* [What to do]:
Write out the entries exactly. None of the pictures should appear in the copy.

Records from a data source
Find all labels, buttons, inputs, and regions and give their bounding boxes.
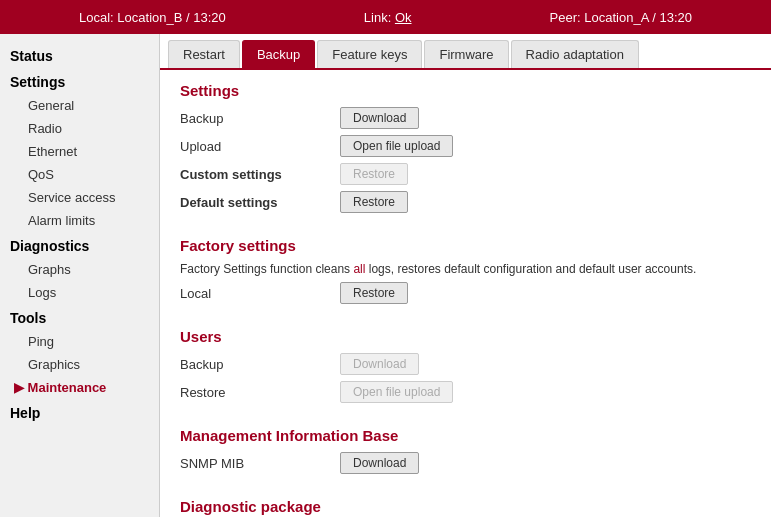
custom-restore-button[interactable]: Restore xyxy=(340,163,408,185)
sidebar-section-help[interactable]: Help xyxy=(0,399,159,425)
sidebar-item-qos[interactable]: QoS xyxy=(0,163,159,186)
peer-value: Location_A / 13:20 xyxy=(584,10,692,25)
mib-label: SNMP MIB xyxy=(180,456,340,471)
upload-button[interactable]: Open file upload xyxy=(340,135,453,157)
upload-label: Upload xyxy=(180,139,340,154)
link-value[interactable]: Ok xyxy=(395,10,412,25)
backup-download-button[interactable]: Download xyxy=(340,107,419,129)
sidebar-item-service-access[interactable]: Service access xyxy=(0,186,159,209)
peer-label: Peer: xyxy=(550,10,581,25)
users-restore-label: Restore xyxy=(180,385,340,400)
factory-all-text: all xyxy=(353,262,365,276)
link-info: Link: Ok xyxy=(364,10,412,25)
users-upload-button[interactable]: Open file upload xyxy=(340,381,453,403)
settings-section-title: Settings xyxy=(180,82,751,99)
local-info: Local: Location_B / 13:20 xyxy=(79,10,226,25)
factory-local-label: Local xyxy=(180,286,340,301)
users-backup-row: Backup Download xyxy=(180,353,751,375)
factory-restore-button[interactable]: Restore xyxy=(340,282,408,304)
top-bar: Local: Location_B / 13:20 Link: Ok Peer:… xyxy=(0,0,771,34)
local-label: Local: xyxy=(79,10,114,25)
main-layout: Status Settings General Radio Ethernet Q… xyxy=(0,34,771,517)
sidebar: Status Settings General Radio Ethernet Q… xyxy=(0,34,160,517)
default-settings-row: Default settings Restore xyxy=(180,191,751,213)
factory-local-row: Local Restore xyxy=(180,282,751,304)
peer-info: Peer: Location_A / 13:20 xyxy=(550,10,692,25)
tabs: Restart Backup Feature keys Firmware Rad… xyxy=(160,34,771,70)
sidebar-item-maintenance[interactable]: ▶ Maintenance xyxy=(0,376,159,399)
tab-feature-keys[interactable]: Feature keys xyxy=(317,40,422,68)
sidebar-section-status[interactable]: Status xyxy=(0,42,159,68)
upload-row: Upload Open file upload xyxy=(180,135,751,157)
sidebar-item-radio[interactable]: Radio xyxy=(0,117,159,140)
sidebar-item-ethernet[interactable]: Ethernet xyxy=(0,140,159,163)
custom-settings-row: Custom settings Restore xyxy=(180,163,751,185)
sidebar-item-graphics[interactable]: Graphics xyxy=(0,353,159,376)
custom-settings-label: Custom settings xyxy=(180,167,340,182)
users-download-button[interactable]: Download xyxy=(340,353,419,375)
sidebar-item-logs[interactable]: Logs xyxy=(0,281,159,304)
users-backup-label: Backup xyxy=(180,357,340,372)
default-settings-label: Default settings xyxy=(180,195,340,210)
users-section-title: Users xyxy=(180,328,751,345)
users-restore-row: Restore Open file upload xyxy=(180,381,751,403)
sidebar-item-graphs[interactable]: Graphs xyxy=(0,258,159,281)
tab-radio-adaptation[interactable]: Radio adaptation xyxy=(511,40,639,68)
factory-description: Factory Settings function cleans all log… xyxy=(180,262,751,276)
tab-firmware[interactable]: Firmware xyxy=(424,40,508,68)
local-value: Location_B / 13:20 xyxy=(117,10,225,25)
content-area: Restart Backup Feature keys Firmware Rad… xyxy=(160,34,771,517)
backup-row: Backup Download xyxy=(180,107,751,129)
sidebar-item-ping[interactable]: Ping xyxy=(0,330,159,353)
sidebar-section-diagnostics[interactable]: Diagnostics xyxy=(0,232,159,258)
sidebar-item-general[interactable]: General xyxy=(0,94,159,117)
factory-section-title: Factory settings xyxy=(180,237,751,254)
mib-row: SNMP MIB Download xyxy=(180,452,751,474)
sidebar-item-alarm-limits[interactable]: Alarm limits xyxy=(0,209,159,232)
link-label: Link: xyxy=(364,10,391,25)
backup-label: Backup xyxy=(180,111,340,126)
diag-section-title: Diagnostic package xyxy=(180,498,751,515)
tab-backup[interactable]: Backup xyxy=(242,40,315,68)
mib-download-button[interactable]: Download xyxy=(340,452,419,474)
mib-section-title: Management Information Base xyxy=(180,427,751,444)
sidebar-section-settings[interactable]: Settings xyxy=(0,68,159,94)
tab-restart[interactable]: Restart xyxy=(168,40,240,68)
default-restore-button[interactable]: Restore xyxy=(340,191,408,213)
backup-page-content: Settings Backup Download Upload Open fil… xyxy=(160,70,771,517)
sidebar-section-tools[interactable]: Tools xyxy=(0,304,159,330)
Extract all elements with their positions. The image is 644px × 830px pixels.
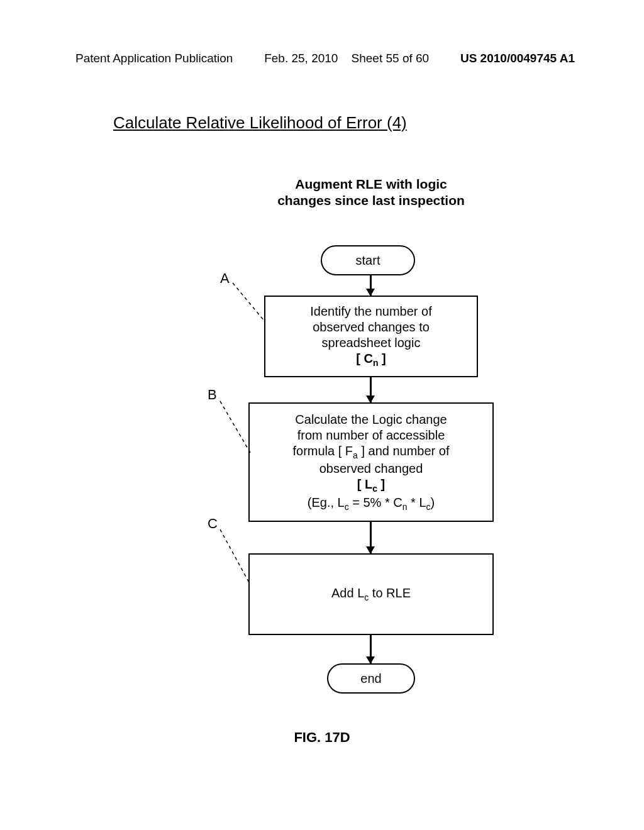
step-b-line1: Calculate the Logic change [295, 412, 447, 428]
svg-line-0 [233, 283, 264, 321]
step-b-line4: observed changed [319, 461, 423, 477]
flowchart: start Identify the number of observed ch… [0, 0, 644, 830]
step-b-example: (Eg., Lc = 5% * Cn * Lc) [308, 495, 435, 513]
terminator-start: start [321, 245, 415, 275]
arrow-b-to-c [370, 522, 372, 553]
terminator-end-label: end [360, 672, 381, 686]
step-a-box: Identify the number of observed changes … [264, 296, 478, 377]
pointer-label-a: A [220, 270, 230, 287]
terminator-start-label: start [356, 253, 380, 268]
arrow-a-to-b [370, 377, 372, 402]
step-c-box: Add Lc to RLE [248, 553, 494, 635]
pointer-label-b: B [208, 387, 217, 403]
page: Patent Application Publication Feb. 25, … [0, 0, 644, 830]
svg-line-1 [220, 401, 250, 453]
terminator-end: end [327, 663, 415, 694]
step-a-line1: Identify the number of [310, 304, 431, 319]
step-b-line3: formula [ Fa ] and number of [292, 443, 449, 462]
svg-line-2 [220, 529, 250, 585]
pointer-label-c: C [208, 516, 218, 532]
step-a-line3: spreadsheet logic [322, 335, 421, 351]
step-b-box: Calculate the Logic change from number o… [248, 402, 494, 522]
step-c-text: Add Lc to RLE [331, 585, 411, 604]
figure-label: FIG. 17D [0, 729, 644, 746]
arrow-c-to-end [370, 635, 372, 663]
step-b-symbol: [ Lc ] [357, 477, 385, 495]
step-b-line2: from number of accessible [297, 428, 445, 443]
step-a-symbol: [ Cn ] [356, 351, 386, 369]
arrow-start-to-a [370, 275, 372, 296]
step-a-line2: observed changes to [313, 319, 430, 335]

* [Task result]:
Find all labels, buttons, inputs, and regions and give their bounding boxes.
custom-restore-button[interactable]: Restore xyxy=(340,163,408,185)
sidebar-section-help[interactable]: Help xyxy=(0,399,159,425)
sidebar-item-qos[interactable]: QoS xyxy=(0,163,159,186)
peer-value: Location_A / 13:20 xyxy=(584,10,692,25)
mib-label: SNMP MIB xyxy=(180,456,340,471)
upload-button[interactable]: Open file upload xyxy=(340,135,453,157)
upload-label: Upload xyxy=(180,139,340,154)
link-value[interactable]: Ok xyxy=(395,10,412,25)
backup-download-button[interactable]: Download xyxy=(340,107,419,129)
sidebar-item-service-access[interactable]: Service access xyxy=(0,186,159,209)
peer-label: Peer: xyxy=(550,10,581,25)
users-restore-label: Restore xyxy=(180,385,340,400)
factory-all-text: all xyxy=(353,262,365,276)
link-info: Link: Ok xyxy=(364,10,412,25)
users-upload-button[interactable]: Open file upload xyxy=(340,381,453,403)
settings-section-title: Settings xyxy=(180,82,751,99)
local-info: Local: Location_B / 13:20 xyxy=(79,10,226,25)
factory-local-label: Local xyxy=(180,286,340,301)
users-backup-row: Backup Download xyxy=(180,353,751,375)
factory-restore-button[interactable]: Restore xyxy=(340,282,408,304)
top-bar: Local: Location_B / 13:20 Link: Ok Peer:… xyxy=(0,0,771,34)
local-label: Local: xyxy=(79,10,114,25)
main-layout: Status Settings General Radio Ethernet Q… xyxy=(0,34,771,517)
sidebar: Status Settings General Radio Ethernet Q… xyxy=(0,34,160,517)
default-settings-row: Default settings Restore xyxy=(180,191,751,213)
factory-local-row: Local Restore xyxy=(180,282,751,304)
peer-info: Peer: Location_A / 13:20 xyxy=(550,10,692,25)
tabs: Restart Backup Feature keys Firmware Rad… xyxy=(160,34,771,70)
sidebar-item-maintenance[interactable]: ▶ Maintenance xyxy=(0,376,159,399)
tab-feature-keys[interactable]: Feature keys xyxy=(317,40,422,68)
sidebar-section-status[interactable]: Status xyxy=(0,42,159,68)
upload-row: Upload Open file upload xyxy=(180,135,751,157)
sidebar-item-radio[interactable]: Radio xyxy=(0,117,159,140)
sidebar-item-ethernet[interactable]: Ethernet xyxy=(0,140,159,163)
custom-settings-row: Custom settings Restore xyxy=(180,163,751,185)
sidebar-item-graphics[interactable]: Graphics xyxy=(0,353,159,376)
custom-settings-label: Custom settings xyxy=(180,167,340,182)
users-download-button[interactable]: Download xyxy=(340,353,419,375)
sidebar-item-logs[interactable]: Logs xyxy=(0,281,159,304)
users-backup-label: Backup xyxy=(180,357,340,372)
default-settings-label: Default settings xyxy=(180,195,340,210)
users-section-title: Users xyxy=(180,328,751,345)
users-restore-row: Restore Open file upload xyxy=(180,381,751,403)
sidebar-item-graphs[interactable]: Graphs xyxy=(0,258,159,281)
tab-radio-adaptation[interactable]: Radio adaptation xyxy=(511,40,639,68)
factory-description: Factory Settings function cleans all log… xyxy=(180,262,751,276)
tab-firmware[interactable]: Firmware xyxy=(424,40,508,68)
local-value: Location_B / 13:20 xyxy=(117,10,225,25)
content-area: Restart Backup Feature keys Firmware Rad… xyxy=(160,34,771,517)
backup-row: Backup Download xyxy=(180,107,751,129)
sidebar-item-ping[interactable]: Ping xyxy=(0,330,159,353)
sidebar-section-diagnostics[interactable]: Diagnostics xyxy=(0,232,159,258)
sidebar-item-general[interactable]: General xyxy=(0,94,159,117)
factory-section-title: Factory settings xyxy=(180,237,751,254)
mib-row: SNMP MIB Download xyxy=(180,452,751,474)
sidebar-item-alarm-limits[interactable]: Alarm limits xyxy=(0,209,159,232)
link-label: Link: xyxy=(364,10,391,25)
backup-label: Backup xyxy=(180,111,340,126)
diag-section-title: Diagnostic package xyxy=(180,498,751,515)
tab-backup[interactable]: Backup xyxy=(242,40,315,68)
mib-download-button[interactable]: Download xyxy=(340,452,419,474)
mib-section-title: Management Information Base xyxy=(180,427,751,444)
sidebar-section-settings[interactable]: Settings xyxy=(0,68,159,94)
tab-restart[interactable]: Restart xyxy=(168,40,240,68)
default-restore-button[interactable]: Restore xyxy=(340,191,408,213)
backup-page-content: Settings Backup Download Upload Open fil… xyxy=(160,70,771,517)
sidebar-section-tools[interactable]: Tools xyxy=(0,304,159,330)
Extract all elements with their positions. The image is 644px × 830px pixels.
step-b-line1: Calculate the Logic change [295, 412, 447, 428]
svg-line-0 [233, 283, 264, 321]
step-b-line4: observed changed [319, 461, 423, 477]
flowchart: start Identify the number of observed ch… [0, 0, 644, 830]
step-b-example: (Eg., Lc = 5% * Cn * Lc) [308, 495, 435, 513]
terminator-start: start [321, 245, 415, 275]
arrow-b-to-c [370, 522, 372, 553]
terminator-end-label: end [360, 672, 381, 686]
step-a-box: Identify the number of observed changes … [264, 296, 478, 377]
pointer-label-a: A [220, 270, 230, 287]
terminator-start-label: start [356, 253, 380, 268]
arrow-a-to-b [370, 377, 372, 402]
step-c-box: Add Lc to RLE [248, 553, 494, 635]
pointer-label-b: B [208, 387, 217, 403]
page: Patent Application Publication Feb. 25, … [0, 0, 644, 830]
svg-line-1 [220, 401, 250, 453]
terminator-end: end [327, 663, 415, 694]
step-a-line1: Identify the number of [310, 304, 431, 319]
step-b-line3: formula [ Fa ] and number of [292, 443, 449, 462]
svg-line-2 [220, 529, 250, 585]
pointer-label-c: C [208, 516, 218, 532]
step-a-line3: spreadsheet logic [322, 335, 421, 351]
step-b-box: Calculate the Logic change from number o… [248, 402, 494, 522]
step-c-text: Add Lc to RLE [331, 585, 411, 604]
figure-label: FIG. 17D [0, 729, 644, 746]
arrow-c-to-end [370, 635, 372, 663]
step-b-symbol: [ Lc ] [357, 477, 385, 495]
step-b-line2: from number of accessible [297, 428, 445, 443]
step-a-symbol: [ Cn ] [356, 351, 386, 369]
arrow-start-to-a [370, 275, 372, 296]
step-a-line2: observed changes to [313, 319, 430, 335]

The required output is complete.